No presente caso, era ao Tribunal da Relação de Lisboa, por intermédio do respectivo Desembargador Relator, que competia apreciar a admissibilidade do recurso interposto para o Tribunal Constitucional do seu referido acórdão.
O que significa que, tendo o requerimento de interposição de recurso sido endereçado ao Conselheiro Relator do Supremo Tribunal de Justiça e sendo este quem veio a admitir o recurso, é de concluir, tal como na Decisão Sumária n.º 129/2003, que «não só a pretensão de recurso foi dirigida a entidade incompetente, como a sua admissão foi levada a efeito por um juiz a non domino».
Não pode por isso o Tribunal Constitucional conhecer do objecto do recurso.

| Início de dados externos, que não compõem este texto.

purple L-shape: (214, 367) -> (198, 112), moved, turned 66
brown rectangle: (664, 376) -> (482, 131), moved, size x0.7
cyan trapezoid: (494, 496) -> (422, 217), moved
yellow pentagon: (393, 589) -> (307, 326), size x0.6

O entendimento de que a apresentação de requerimento de interposição de recurso para o Tribunal Constitucional perante órgão diverso do tribunal que proferiu a decisão recorrida e de que a decisão de admissão de recurso por órgão incompetente constituem obstáculo ao conhecimento do objecto do recurso de constitucionalidade tem sido reiteradamente subscrito por este Tribunal: vejam-se, por último, as Decisões Sumárias n.ºs 178/2004, 558/2004 e
53/2005 e os Acórdãos n.ºs 613/2003, 129/2004 e 622/2004, e demais jurisprudência neles citada.

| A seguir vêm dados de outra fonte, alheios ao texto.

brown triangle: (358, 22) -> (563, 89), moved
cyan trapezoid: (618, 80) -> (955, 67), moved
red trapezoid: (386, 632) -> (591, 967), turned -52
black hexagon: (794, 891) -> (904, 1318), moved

7. Quanto ao segundo recurso (o recurso interposto do acórdão do Supremo Tribunal de Justiça, que tem como objecto a apreciação da inconstitucionalidade da norma do artigo 400º, n.º 1, alínea f), do Código de Processo Penal):
Como o próprio recorrente refere no requerimento de interposição do recurso para o Tribunal Constitucional, não foi por ele suscitada, durante o processo, qualquer questão de inconstitucionalidade. Todavia, em sua opinião, a aplicação do artigo 400º, n.º 1, alínea f), do Código de Processo Penal pelo STJ teria sido «inesperada», pelo que não era exigível a invocação da questão de inconstitucionalidade antes de esse tribunal ter decidido o recurso.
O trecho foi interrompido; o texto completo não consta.